Shoppingfiend · 30/01/2024 06:55

I would have thought someone in your position - single parent with sen DCs - would be entitled to benefits to make life doable - have you looked into this? Spoken to CAB?

It's not just about finances to be fair financially I manage I have nothing left at the end of the month we don't have a flash life or do days out or holidays but the bills are paid. I have recently applied for dla again as the first claim was declined so they said wait for the ehcp and placement then reapply. But this is more for help mentally I'm struggling if I'm not looking after the kids I'm at work and if I'm not at work I'm helping my mum there's just no end.

OP posts:
ANONforthisone67374 · 30/01/2024 07:27

Zanatdy · 30/01/2024 07:21

Yes absolutely ask. Why isn’t he having the kids on the weekend when you’re working instead of your parents?

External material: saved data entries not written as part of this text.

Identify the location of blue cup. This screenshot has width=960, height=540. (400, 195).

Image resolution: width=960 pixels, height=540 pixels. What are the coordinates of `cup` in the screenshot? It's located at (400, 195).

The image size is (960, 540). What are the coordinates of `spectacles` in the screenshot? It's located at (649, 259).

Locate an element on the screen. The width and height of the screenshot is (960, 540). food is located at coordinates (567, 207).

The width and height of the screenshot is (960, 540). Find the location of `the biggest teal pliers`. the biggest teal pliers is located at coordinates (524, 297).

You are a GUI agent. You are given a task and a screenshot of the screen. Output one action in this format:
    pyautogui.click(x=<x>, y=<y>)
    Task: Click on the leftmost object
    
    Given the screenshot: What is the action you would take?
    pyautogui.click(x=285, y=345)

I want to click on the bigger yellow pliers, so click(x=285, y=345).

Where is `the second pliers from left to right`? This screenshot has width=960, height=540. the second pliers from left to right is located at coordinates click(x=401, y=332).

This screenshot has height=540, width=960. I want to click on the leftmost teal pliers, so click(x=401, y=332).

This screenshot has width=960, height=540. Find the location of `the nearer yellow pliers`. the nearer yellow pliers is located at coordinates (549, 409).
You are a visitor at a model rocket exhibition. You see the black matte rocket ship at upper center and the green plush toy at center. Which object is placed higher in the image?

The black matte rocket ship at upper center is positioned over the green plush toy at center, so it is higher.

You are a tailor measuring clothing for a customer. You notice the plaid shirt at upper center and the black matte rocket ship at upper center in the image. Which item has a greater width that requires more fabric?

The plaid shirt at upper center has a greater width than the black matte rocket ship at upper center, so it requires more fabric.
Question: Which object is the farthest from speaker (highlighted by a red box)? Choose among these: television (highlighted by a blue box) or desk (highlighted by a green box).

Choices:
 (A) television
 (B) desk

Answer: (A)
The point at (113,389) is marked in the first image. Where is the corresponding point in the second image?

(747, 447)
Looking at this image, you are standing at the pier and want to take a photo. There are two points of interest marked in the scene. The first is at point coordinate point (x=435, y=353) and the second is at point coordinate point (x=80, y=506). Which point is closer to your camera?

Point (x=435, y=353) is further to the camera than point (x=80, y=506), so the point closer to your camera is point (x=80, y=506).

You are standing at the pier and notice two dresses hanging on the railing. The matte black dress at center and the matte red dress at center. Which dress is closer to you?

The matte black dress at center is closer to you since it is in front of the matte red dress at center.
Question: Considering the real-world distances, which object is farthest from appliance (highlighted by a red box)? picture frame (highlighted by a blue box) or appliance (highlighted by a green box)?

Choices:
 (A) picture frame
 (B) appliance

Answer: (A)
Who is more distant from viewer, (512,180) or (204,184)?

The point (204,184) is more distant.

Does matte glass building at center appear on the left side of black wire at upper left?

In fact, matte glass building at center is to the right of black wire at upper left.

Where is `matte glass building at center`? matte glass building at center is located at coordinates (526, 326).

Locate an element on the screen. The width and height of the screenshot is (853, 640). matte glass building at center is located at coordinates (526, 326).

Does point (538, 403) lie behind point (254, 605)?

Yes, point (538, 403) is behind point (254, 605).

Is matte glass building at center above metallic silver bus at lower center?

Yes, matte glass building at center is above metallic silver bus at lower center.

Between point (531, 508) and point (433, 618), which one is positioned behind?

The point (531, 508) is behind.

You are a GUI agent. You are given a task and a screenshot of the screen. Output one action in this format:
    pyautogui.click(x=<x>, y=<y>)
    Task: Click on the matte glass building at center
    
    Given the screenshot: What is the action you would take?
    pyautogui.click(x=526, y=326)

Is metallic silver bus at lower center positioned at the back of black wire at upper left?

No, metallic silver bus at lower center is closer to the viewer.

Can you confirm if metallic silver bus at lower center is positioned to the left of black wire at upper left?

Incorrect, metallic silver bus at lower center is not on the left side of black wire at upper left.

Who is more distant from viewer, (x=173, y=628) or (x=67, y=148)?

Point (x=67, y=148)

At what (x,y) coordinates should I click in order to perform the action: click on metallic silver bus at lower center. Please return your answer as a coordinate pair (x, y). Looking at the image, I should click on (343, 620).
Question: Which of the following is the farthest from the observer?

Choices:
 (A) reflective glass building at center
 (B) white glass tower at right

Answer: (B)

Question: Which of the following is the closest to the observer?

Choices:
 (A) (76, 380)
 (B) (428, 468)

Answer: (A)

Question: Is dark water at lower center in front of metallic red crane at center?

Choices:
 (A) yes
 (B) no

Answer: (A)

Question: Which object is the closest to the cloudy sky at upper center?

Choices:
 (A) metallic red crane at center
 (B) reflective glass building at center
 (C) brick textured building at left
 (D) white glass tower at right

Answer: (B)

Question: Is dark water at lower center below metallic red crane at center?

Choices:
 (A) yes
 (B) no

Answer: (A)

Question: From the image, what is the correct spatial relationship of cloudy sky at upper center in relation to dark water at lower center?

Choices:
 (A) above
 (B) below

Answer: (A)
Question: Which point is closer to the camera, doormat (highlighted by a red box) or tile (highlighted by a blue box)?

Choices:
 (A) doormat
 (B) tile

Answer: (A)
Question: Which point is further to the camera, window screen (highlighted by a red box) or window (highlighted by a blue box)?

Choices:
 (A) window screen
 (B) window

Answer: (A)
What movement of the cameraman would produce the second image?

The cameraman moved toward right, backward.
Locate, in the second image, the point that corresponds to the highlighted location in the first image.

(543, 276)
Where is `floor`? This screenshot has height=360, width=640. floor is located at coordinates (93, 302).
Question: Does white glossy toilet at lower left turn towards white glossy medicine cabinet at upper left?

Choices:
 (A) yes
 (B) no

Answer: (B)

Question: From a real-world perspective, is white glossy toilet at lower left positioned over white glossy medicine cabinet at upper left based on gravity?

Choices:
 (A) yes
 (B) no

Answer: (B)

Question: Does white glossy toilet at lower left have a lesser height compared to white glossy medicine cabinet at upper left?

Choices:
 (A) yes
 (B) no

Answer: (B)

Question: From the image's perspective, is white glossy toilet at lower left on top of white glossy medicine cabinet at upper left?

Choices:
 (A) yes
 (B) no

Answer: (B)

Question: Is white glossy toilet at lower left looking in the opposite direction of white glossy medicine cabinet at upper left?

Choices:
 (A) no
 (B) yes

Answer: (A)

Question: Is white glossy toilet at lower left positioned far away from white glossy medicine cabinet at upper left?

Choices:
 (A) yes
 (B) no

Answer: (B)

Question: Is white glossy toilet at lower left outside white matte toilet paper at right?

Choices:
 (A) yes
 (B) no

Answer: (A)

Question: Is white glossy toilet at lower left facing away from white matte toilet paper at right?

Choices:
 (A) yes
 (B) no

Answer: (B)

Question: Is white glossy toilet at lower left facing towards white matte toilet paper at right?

He’s taking the P. Ignore any mention of you being jealous etc, he can’t just up sticks and leave and leave you to it. Absolutely ask him to do more. If he won’t though, not much you can do. Ensure he’s paying the right amount of maintenance too

Because he has to work or they have things planned etc and it's been over 3yrs I just never forced the issue but alot of the issues present now wasn't present then. I don't know what his wages are as he's self employed so I can only take his word on what the right amount is.

OP posts:
Zanatdy · 30/01/2024 07:32

ANONforthisone67374 · 30/01/2024 07:27

Because he has to work or they have things planned etc and it's been over 3yrs I just never forced the issue but alot of the issues present now wasn't present then. I don't know what his wages are as he's self employed so I can only take his word on what the right amount is.

Well he shouldn’t be planning things, he needs to take responsibility. I’d tell him you need support with kids and need set days he has them. Suggest the days you want and take it from there. Difficult re maintenance as CMS wouldn’t be able to help here as they can only take someone’s word for it when self employed and no doubt he’s not declaring 100% of income for tax so he’s not going to give his actual salary.

Holidayhell22 · 30/01/2024 07:40

Of course he should be looking after his children on a regular basis.
Can you suggest he collects them from school on Thursday and brings them back Saturday morning?
It has got nothing to do with any new partners. She knew the score.
However, nobody can force a deadbeat father (and let’s face it, it is virtually always fathers) to do the decent thing.
You have my sympathy op.

Holidayhell22 · 30/01/2024 07:45

Also a man who has fathered 3 children with a woman and then does not step up and look after them every week is a shit. There is no excuse for that.
Totally unacceptable.
We are not taking a one night stand situation where I have more sympathy for the man. We are talking a long term relationship where one parent is absolving themselves from all responsibility.

Hankunamatata · 30/01/2024 08:00

Ex sounds useless.

Is there a reason your sen kids don't get transport to their placements?